マツダは、中期経営計画「マツダ モメンタム」の2006年度末までの目標であった「営業利益1,000億円以上」「純有利子負債自己資本比率100%以下」を1年前倒しで達成したが、この計画の主要施策のひとつは研究開発の強化である。マツダは、今後も社会に貢献する企業として環境保全、安全等の技術開発に積極的に取り組んでいく。

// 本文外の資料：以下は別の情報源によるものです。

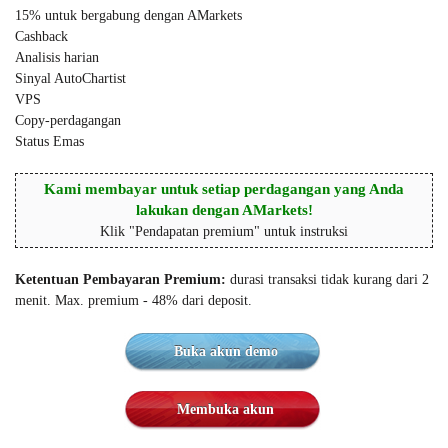
15% untuk bergabung dengan AMarkets
Cashback
Analisis harian
Sinyal AutoChartist
VPS
Copy-perdagangan
Status Emas
Kami membayar untuk setiap perdagangan yang Anda
lakukan dengan AMarkets!
Klik "Pendapatan premium" untuk instruksi
Ketentuan Pembayaran Premium:
durasi transaksi tidak kurang dari 2
menit. Max. premium - 48% dari deposit.
Buka akun demo
Membuka akun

マツダは、5月24日(水)〜26日(金)の3日間、パシフィコ横浜で開催される「人とくるまのテクノロジー展」(主催:社団法人自動車技術会)のマツダブースで、新開発のバイオプラスチックを使用した自動車内装部品を展示する。

注1 カーボンニュートラル
植物が分解や燃焼の際に放出するCO2は、成長過程で光合成によって吸収したCO2を再放出しているため、大気中のCO2の増減に影響を与えない性質のこと。

注2 結晶化促進核剤
結晶化を促すための添加物。
「核剤」を加えることで結晶ができる「きっかけ」となり、結晶ができやすくなる。
ポリ乳酸は、他の樹脂に比べて結晶化が遅い性質であり、バイオプラスチックを成形して部品にする時に生産効率が悪くなる。そこで、結晶化を早くすること(結晶化促進)が必要となり、その手段として「核剤」を加える。分子鎖が規則正しく配列されることで、強度や耐熱性が高くなる。

注3 相容化剤
2種類以上の性質の異なる材料を均一に分散させ、物性を改善させる添加物。
ポリ乳酸とポリ乳酸とは相性の良くない添加成分とを、混合させるために必要となる。

注4 乳酸共重合体
ポリ乳酸の分子構造の一部を他の成分に置き換えた樹脂材料。

注5 国際共同研究 ・参加機関: 広島大学(代表研究機関)、マサチューセッツ大学・タフツ大学(米国)、リエージュ大学(ベルギー)、浙江大学(中国)
・研究内容: 汎用および医療用に応用可能な乳酸共重合体を開発する目的で、上記研究機関が協力して取り組んだもの。